Data presented are mean ± SEM of BMI (Panel a) and body fat (Panel b) for individuals according to the number of SNPs for which risk alleles were present. Each SNP (rs2301151; rs1573611; rs16970264) was scored 0 or 1 based on the presence of risk alleles (dominant model). The presence of risk alleles for each SNP was summed. All individuals had at least 1 SNP with risk alleles present. There was a cumulative effect on BMI of 1.04±0.41 kg/m2 per SNP, P = 0.01 and of body fat (%) of 1.75±0.6% per SNP, P = 0.001 assessed by linear regression analysis with age and gender as covariates.

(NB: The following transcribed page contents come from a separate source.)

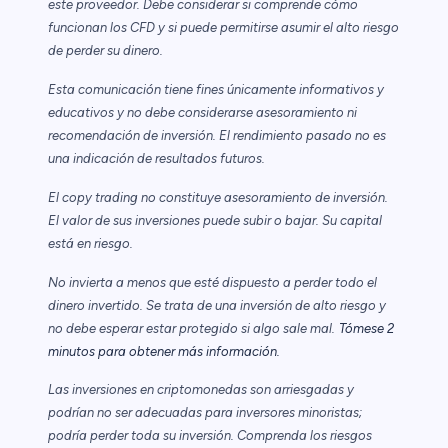
este proveedor. Debe considerar si comprende cómo
funcionan los CFD y si puede permitirse asumir el alto riesgo
de perder su dinero.
Esta comunicación tiene fines únicamente informativos y
educativos y no debe considerarse asesoramiento ni
recomendación de inversión. El rendimiento pasado no es
una indicación de resultados futuros.
El copy trading no constituye asesoramiento de inversión.
El valor de sus inversiones puede subir o bajar. Su capital
está en riesgo.
No invierta a menos que esté dispuesto a perder todo el
dinero invertido. Se trata de una inversión de alto riesgo y
no debe esperar estar protegido si algo sale mal.
Tómese 2
minutos para obtener más información.
Las inversiones en criptomonedas son arriesgadas y
podrían no ser adecuadas para inversores minoristas;
podría perder toda su inversión. Comprenda los riesgos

The effects were statistically significant when accounting for multiple comparisons by the Benjamini and Hochberg False Discovery Rate procedure with q* = 0.05.

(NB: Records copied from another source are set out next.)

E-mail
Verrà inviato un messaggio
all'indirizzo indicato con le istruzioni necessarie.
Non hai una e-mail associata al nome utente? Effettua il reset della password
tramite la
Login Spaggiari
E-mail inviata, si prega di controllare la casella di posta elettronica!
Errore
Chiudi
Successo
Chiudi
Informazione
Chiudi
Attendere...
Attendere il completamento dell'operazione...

https://doi.org/10.1371/journal.pone.0019146.g001

Effect of FFAR1 polymorphisms on measures of insulin sensitivity

There was a nominally significant (unadjusted) association of the G allele of rs2301151 with a ∼73% higher disposition index (DI) and a trend (P = 0.06) towards a ∼52% higher endogenous (1st phase/acute) insulin release (AIRg) when assessed as the recessive model only, accounting for age, gender and BMI (Table S2). There was a nominally significant (unadjusted) dominant effect of the C allele of rs1573611 to be associated with lower fasting plasma glucose (−0.31 mmol/L, P = 0.02) (Table S2) There were no other effects on measures of insulin-sensitivity or beta-cell function, and none of these nominal associations reached significance when accounting for multiple comparisons by FDR procedure. There was no significant effect of rs16970264 on any measures of insulin-sensitivity or beta-cell function (Table 3). There was no evidence of gender-SNP interactions for any of the three SNPs on any measures of insulin-sensitivity or beta-cell function. There was no evidence of a cumulative effect of carrying risk alleles in multiple SNPs, nor was there any evidence of a two- or three-way interaction effect of the SNPs using the additive model (data not shown). There was a cumulative effect of carrying risk alleles in multiple SNPs with change in plasma fatty acid with AIRg measurement taken at 24 weeks. With the AIRg decreasing with the accumulated risk alleles (1 risk allele: 705.3±135 mL.µU−1.min−1, 2 risk alleles: 514.2±39 mL.µU−1.min−1, 3 risk alleles: 456.4±37 mL.µU−1.min−1 p<0.03, uncorrected). There was no other cumulative effect of risk alleles on insulin sensitivity.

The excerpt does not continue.